Southern New Jersey was historically an area greatly affected by EEE, with continual epizootics in the 1930s and epidemics in the following decades. The most severe was in 1959, in which 33 human cases of EEE occurred. Serological surveys of the population showed that only about 1 in 23 (4.3%) human infections resulted in encephalitis. EEEV was first isolated from a mosquito in 1949 in Cq. perturbans and in 1951 in Cs. melanura. Subsequent field studies showed that Cs. melanura was the primary enzootic reservoir of EEEV. Soon after EEV was discovered, birds were suspected as the primary amplification hosts of the virus. The virus was first isolated from domestic pheasants and pigeons in 1938 and then wild passerine birds in 1950.

The first human case in New York was identified in 1971 and then discovered in upstate New York near Oneida Lake, far away from the coastal areas typically affected by EEE. The first human case in Michigan was in 1980. Sporadic disease outbreaks have occurred in eastern Connecticut and Rhode Island since 1938 and possibly before then.
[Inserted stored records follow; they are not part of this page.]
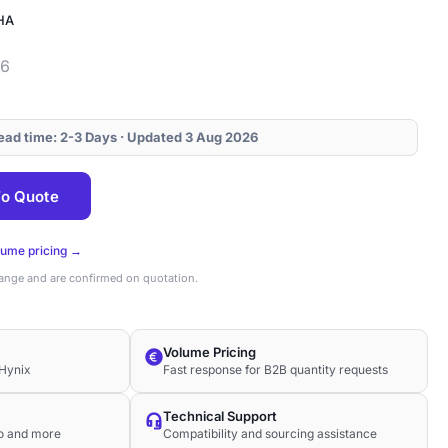
HA
46
Lead time: 2-3 Days · Updated 3 Aug 2026
o Quote
lume pricing →
hange and are confirmed on quotation.
Volume Pricing
Hynix
Fast response for B2B quantity requests
Technical Support
co and more
Compatibility and sourcing assistance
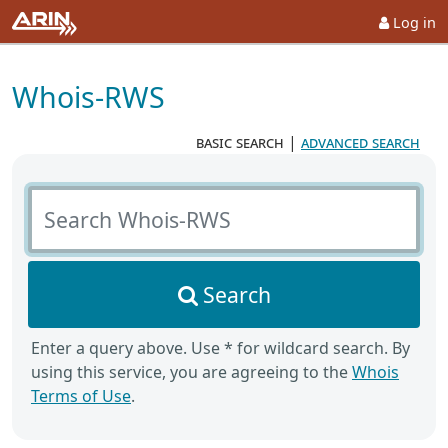
Log in
Whois-RWS
basic search
|
advanced search
Search Whois-RWS
Search
Enter a query above. Use * for wildcard search. By
using this service, you are agreeing to the
Whois
Terms of Use
.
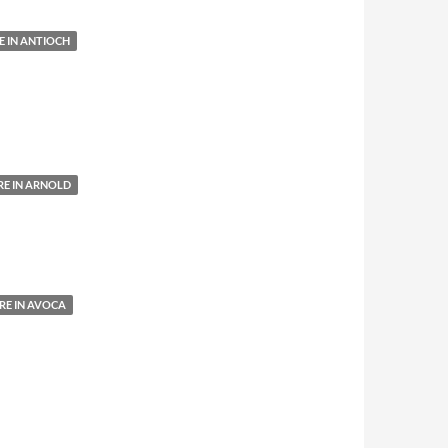
 IN ANTIOCH
E IN ARNOLD
E IN AVOCA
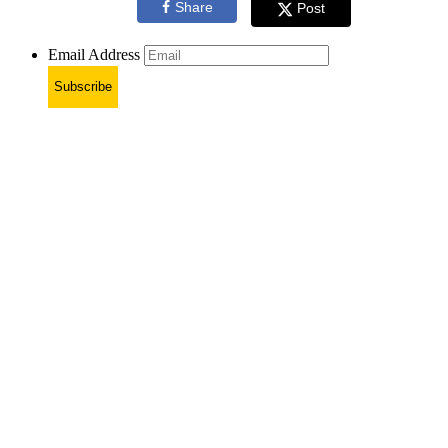
Share
Post
Email Address
Subscribe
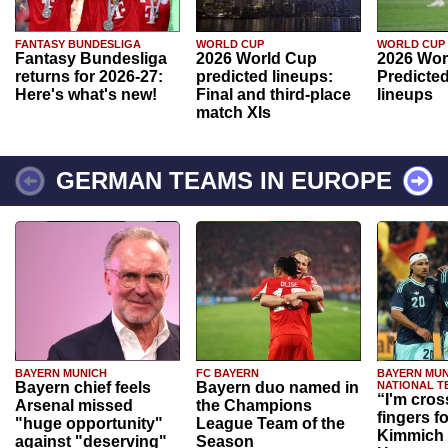
FANTASY BUNDESLIGA
WORLD CUP
WORLD CUP
Fantasy Bundesliga
2026 World Cup
2026 Wor
returns for 2026-27:
predicted lineups:
Predicted
Here's what's new!
Final and third-place
lineups
match XIs
GERMAN TEAMS IN EUROPE
BAYERN MUNICH
FC BAYERN
BAYERN MUN
Bayern chief feels
Bayern duo named in
NATIONAL T
“I'm cros
Arsenal missed
the Champions
fingers f
"huge opportunity"
League Team of the
Kimmich 
against "deserving"
Season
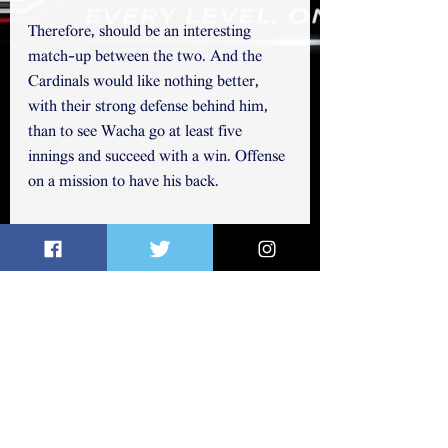
Therefore, should be an interesting 
match-up between the two. And the 
Cardinals would like nothing better, 
with their strong defense behind him, 
than to see Wacha go at least five 
innings and succeed with a win. Offense 
on a mission to have his back. 
You may follow me on Twitter 
@elichap822
 ~ Thanks for reading. 
See All
Related Posts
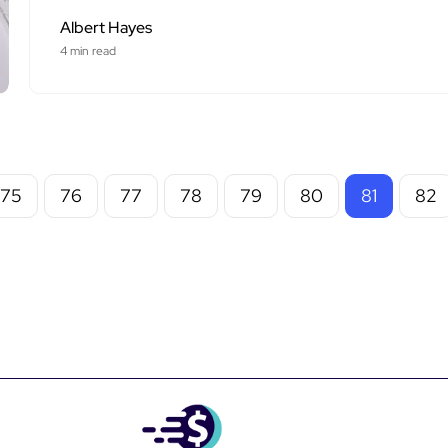
Albert Hayes
4 min read
75
76
77
78
79
80
81
82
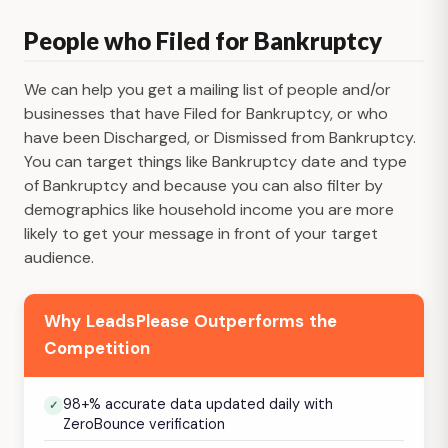
People who Filed for Bankruptcy
We can help you get a mailing list of people and/or
businesses that have Filed for Bankruptcy, or who
have been Discharged, or Dismissed from Bankruptcy.
You can target things like Bankruptcy date and type
of Bankruptcy and because you can also filter by
demographics like household income you are more
likely to get your message in front of your target
audience.
Why LeadsPlease Outperforms the
Competition
98+% accurate data updated daily with
ZeroBounce verification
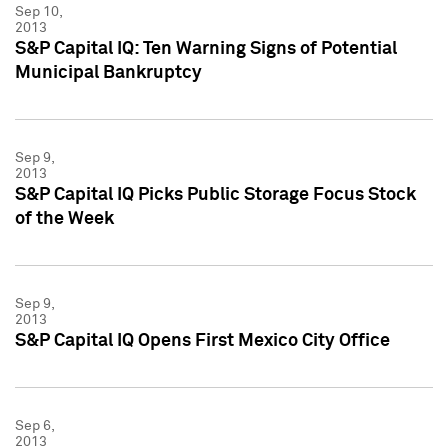
Sep 10,
2013
S&P Capital IQ: Ten Warning Signs of Potential
Municipal Bankruptcy
Sep 9,
2013
S&P Capital IQ Picks Public Storage Focus Stock
of the Week
Sep 9,
2013
S&P Capital IQ Opens First Mexico City Office
Sep 6,
2013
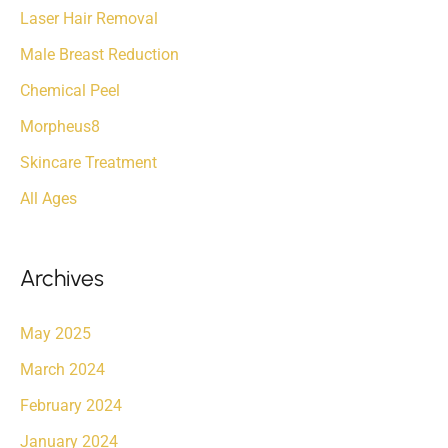
Laser Hair Removal
Male Breast Reduction
Chemical Peel
Morpheus8
Skincare Treatment
All Ages
Archives
May 2025
March 2024
February 2024
January 2024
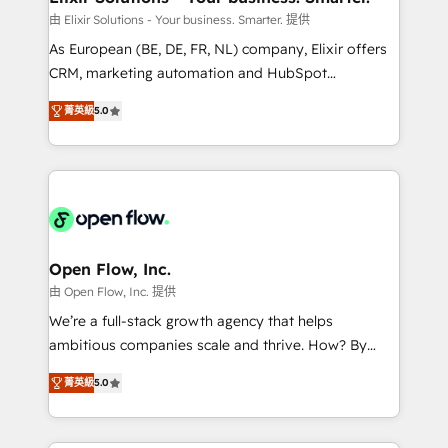
built to scale.
absolute clarity, derived from a well-defined
由 Elixir Solutions - Your business. Smarter. 提供
strategy, executed well, and reported on with clear
As European (BE, DE, FR, NL) company, Elixir offers
results. The culture is driven by core values; Joy, Grit,
CRM, marketing automation and HubSpot
Accountability, Curiosity, Authenticity, Growth
integration products and services to mid-market
Mindedness, and Clarity. We are driven to win for the
菁英級
5.0
and enterprise customers. We ensure that your sales,
collective good of the company and its clientele, and
service and marketing department operates in the
dedicated to breaking the mold from the agency of
most effective way, while at the same time
the past into the consultancy of the future. Great
leveraging your commercial data for a fully
things are happening.
integrated buyers journey. Elixir is located in
Brussels, Munich "München", Cologne "Köln", Paris
and Amsterdam. Elixir is a first mover and leader
Open Flow, Inc.
when it comes to HubSpot sales and service
由 Open Flow, Inc. 提供
implementations, highly renowned for our business
We’re a full-stack growth agency that helps
acumen, process (re-)design experience and a
ambitious companies scale and thrive. How? By
massive amount of success stories in this area. We
upgrading and streamlining every single revenue-
integrate HubSpot with complex solutions like SAP,
菁英級
5.0
generating aspect of your business. We’re proud
MicroSoft, custom solutions,... Our company also has
HubSpot Elite Solutions Partners and devout CRM
strong experience with HubSpot CRM extension,
nerds who can harness HubSpot’s custom digital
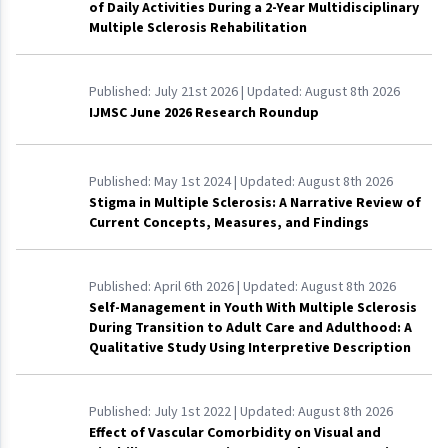
of Daily Activities During a 2-Year Multidisciplinary
Multiple Sclerosis Rehabilitation
Published:
July 21st 2026
| Updated:
August 8th 2026
IJMSC June 2026 Research Roundup
Published:
May 1st 2024
| Updated:
August 8th 2026
Stigma in Multiple Sclerosis: A Narrative Review of
Current Concepts, Measures, and Findings
Published:
April 6th 2026
| Updated:
August 8th 2026
Self-Management in Youth With Multiple Sclerosis
During Transition to Adult Care and Adulthood: A
Qualitative Study Using Interpretive Description
Published:
July 1st 2022
| Updated:
August 8th 2026
Effect of Vascular Comorbidity on Visual and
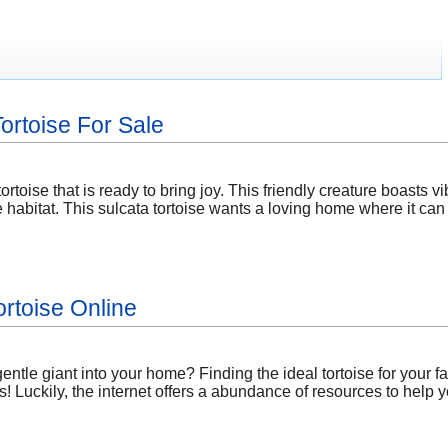
ortoise For Sale
ortoise that is ready to bring joy. This friendly creature boasts v
habitat. This sulcata tortoise wants a loving home where it can
ortoise Online
ntle giant into your home? Finding the ideal tortoise for your 
! Luckily, the internet offers a abundance of resources to help yo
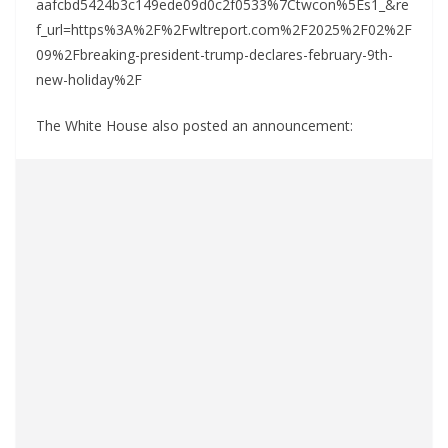
aafcbd5424b3c149ede09d0c2f0533%7Ctwcon%5Es1_&re
f_url=https%3A%2F%2Fwltreport.com%2F2025%2F02%2F
09%2Fbreaking-president-trump-declares-february-9th-
new-holiday%2F
The White House also posted an announcement:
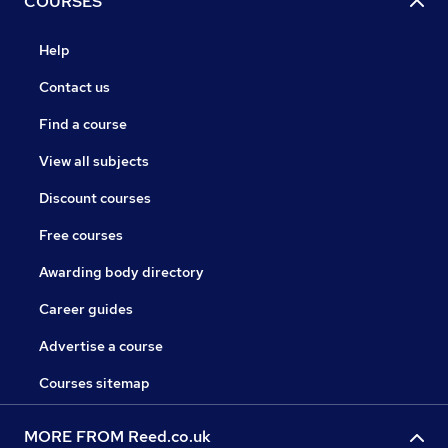
COURSES
Help
Contact us
Find a course
View all subjects
Discount courses
Free courses
Awarding body directory
Career guides
Advertise a course
Courses sitemap
MORE FROM Reed.co.uk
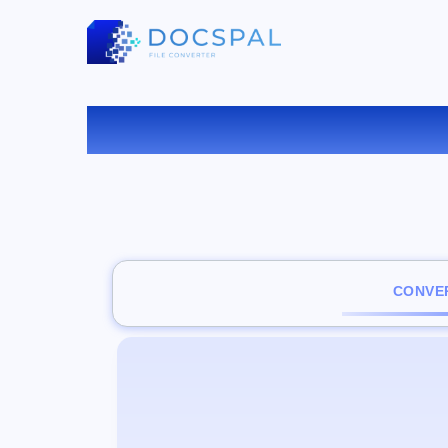
CONVER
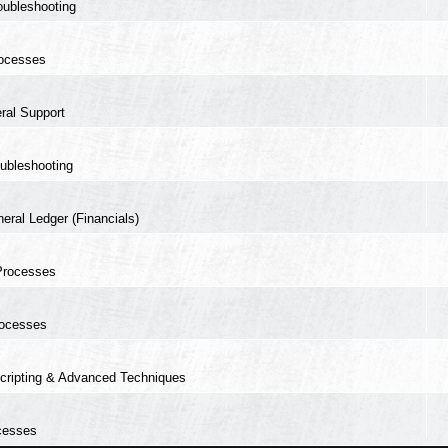
oubleshooting
ocesses
ral Support
ubleshooting
eral Ledger (Financials)
Processes
ocesses
cripting & Advanced Techniques
cesses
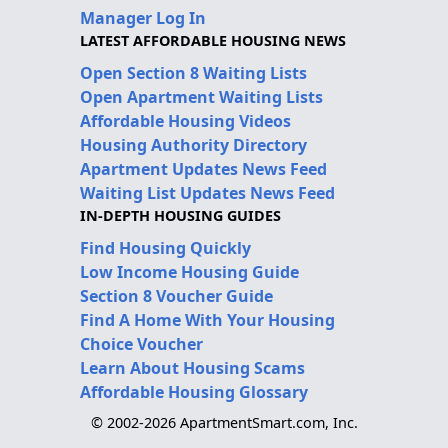
Manager Log In
LATEST AFFORDABLE HOUSING NEWS
Open Section 8 Waiting Lists
Open Apartment Waiting Lists
Affordable Housing Videos
Housing Authority Directory
Apartment Updates News Feed
Waiting List Updates News Feed
IN-DEPTH HOUSING GUIDES
Find Housing Quickly
Low Income Housing Guide
Section 8 Voucher Guide
Find A Home With Your Housing
Choice Voucher
Learn About Housing Scams
Affordable Housing Glossary
© 2002-2026 ApartmentSmart.com, Inc.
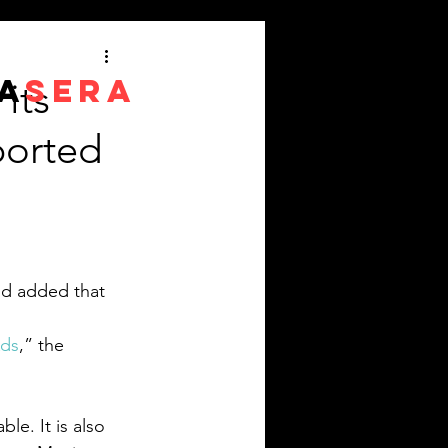
A
SERA
its
ported
nd added that 
Ads
,” the 
le. It is also 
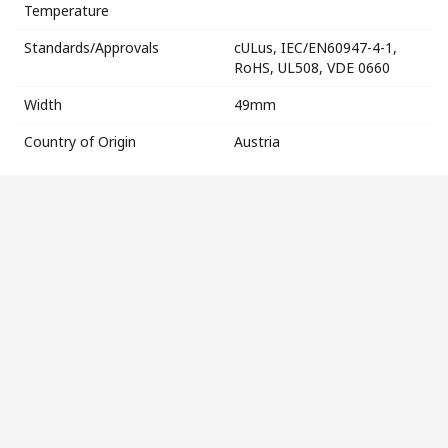
Temperature
Standards/Approvals
cULus, IEC/EN60947-4-1,
RoHS, UL508, VDE 0660
Width
49mm
Country of Origin
Austria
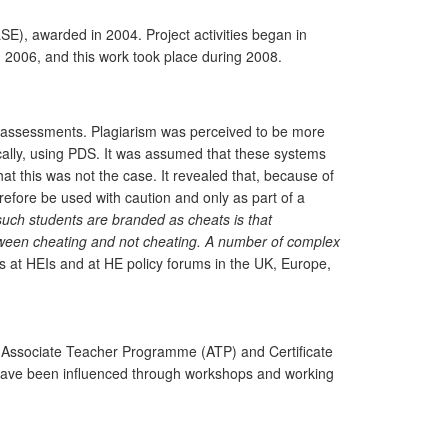
E), awarded in 2004. Project activities began in
 2006, and this work took place during 2008.
in assessments. Plagiarism was perceived to be more
ally, using PDS. It was assumed that these systems
at this was not the case. It revealed that, because of
efore be used with caution and only as part of a
 such students are branded as cheats is that
tween
cheating and not cheating. A number of complex
 at HEIs and at HE policy forums in the UK, Europe,
the Associate Teacher Programme (ATP) and Certificate
 have been influenced through workshops and working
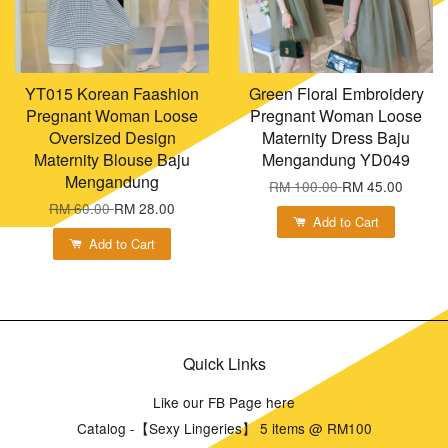
YT015 Korean Faashion
Green Floral Embroidery
Pregnant Woman Loose
Pregnant Woman Loose
Oversized Design
Maternity Dress Baju
Maternity Blouse Baju
Mengandung YD049
Mengandung
RM 100.00
RM 45.00
RM 60.00
RM 28.00
Add to Cart
Add to Cart
Quick Links
Like our FB Page here
Catalog -【Sexy Lingeries】 5 items @ RM100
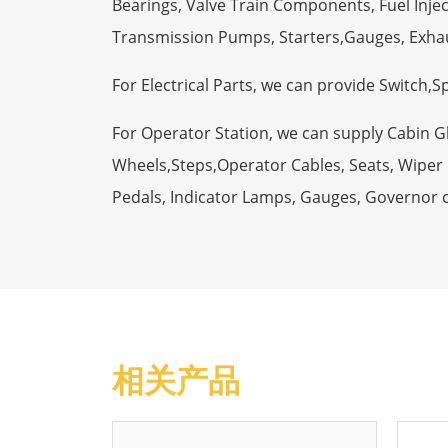
Bearings, Valve Train Components, Fuel Injec
Transmission Pumps, Starters,Gauges, Exha
For Electrical Parts, we can provide Switch,
For Operator Station, we can supply Cabin 
Wheels,Steps,Operator Cables, Seats, Wiper M
Pedals, Indicator Lamps, Gauges, Governor 
相关产品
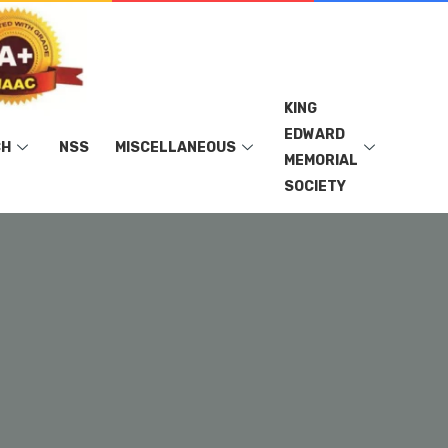
KING
EDWARD
CH
NSS
MISCELLANEOUS
MEMORIAL
SOCIETY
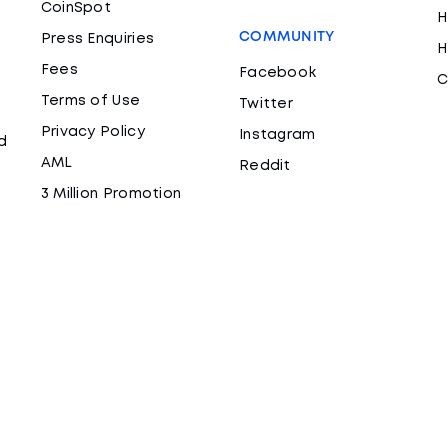
CoinSpot
H
COMMUNITY
Press Enquiries
H
Fees
Facebook
C
Terms of Use
Twitter
Privacy Policy
Instagram
d
AML
Reddit
3 Million Promotion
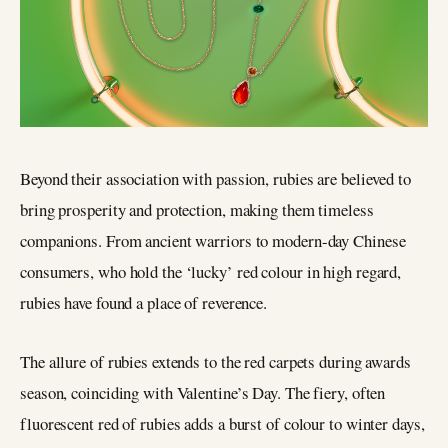
Beyond their association with passion, rubies are believed to
bring prosperity and protection, making them timeless
companions. From ancient warriors to modern-day Chinese
consumers, who hold the ‘lucky’ red colour in high regard,
rubies have found a place of reverence.
The allure of rubies extends to the red carpets during awards
season, coinciding with Valentine’s Day. The fiery, often
fluorescent red of rubies adds a burst of colour to winter days,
More recently, human cases have been expanding northward into New Hampshire for the first time in 2005, Vermont in 2012, and Maine in 2014. The first European case of EEE occurred in 2007 after a Scottish man became infected in New Hampshire. In 2010, lineages II, III, and IV were reclassified as a distinct species from EEEV, Madariaga virus. Canada reported its first human case of EEE in 2016 in southwestern Ontario.